The question does not have to be directly related to Linux and any language is fair game.

Notices

Reply
 
LinkBack Search this Thread
Old 02-02-2012, 02:45 PM   #1
Redrobes
LQ Newbie
 
Registered: Feb 2012
Posts: 9

Rep: Reputation: Disabled
GCC and why is there strings in the binary ?


Hello, im a long time programmer for windows but newbi to compiling linux apps and want to port one of my free-ware but closed source applications to linux of which I have done, and I have it all working just fine.

My concern however is that the resulting binary is full of strings from the source file which constitutes an IP release. This is a compilation without debugging information set (no -g) in fact I can set -g0 also to ensure no debug and its the same.

My app is quite large, uses many classes with some virtual functions, uses some shared libraries like math, GL, SDL etc and links a few more of the wider licensed ones statically like libz.a

Aside from the strings I would expect in the binary, such as error messages, I can also see class names, function names and even source file names. I have tried to use the -O2 or -Os optimization flags as well as tried to mark the visibility as hidden. I have used the -s strip option as well as calling the Strip util on the exe. All to no avail.

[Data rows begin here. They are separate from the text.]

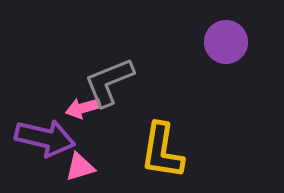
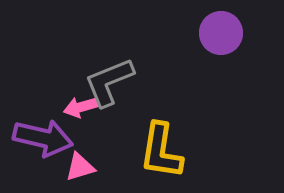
purple circle: moved 5 px left, 9 px up
pink arrow: moved 2 px left, 1 px up
purple arrow: moved 2 px left
yellow L-shape: moved 1 px left
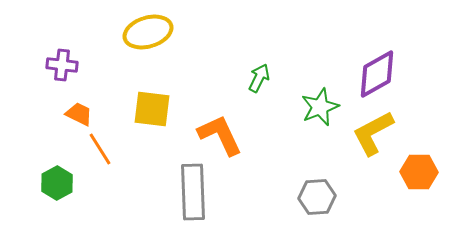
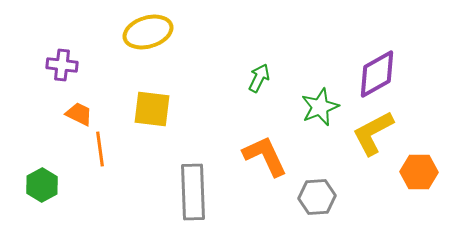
orange L-shape: moved 45 px right, 21 px down
orange line: rotated 24 degrees clockwise
green hexagon: moved 15 px left, 2 px down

I have also done some 'strings' call on some of the apps which ship with Ubuntu such as chess and Quadrapassel games and they also have some filename and function names in the binary too.

For into, I'm using Ubuntu 10.04 with its default gcc so I am using g++ 4.4.3-4 to compile but I am doing this in preparation to go to an ARM based embedded PC under debian.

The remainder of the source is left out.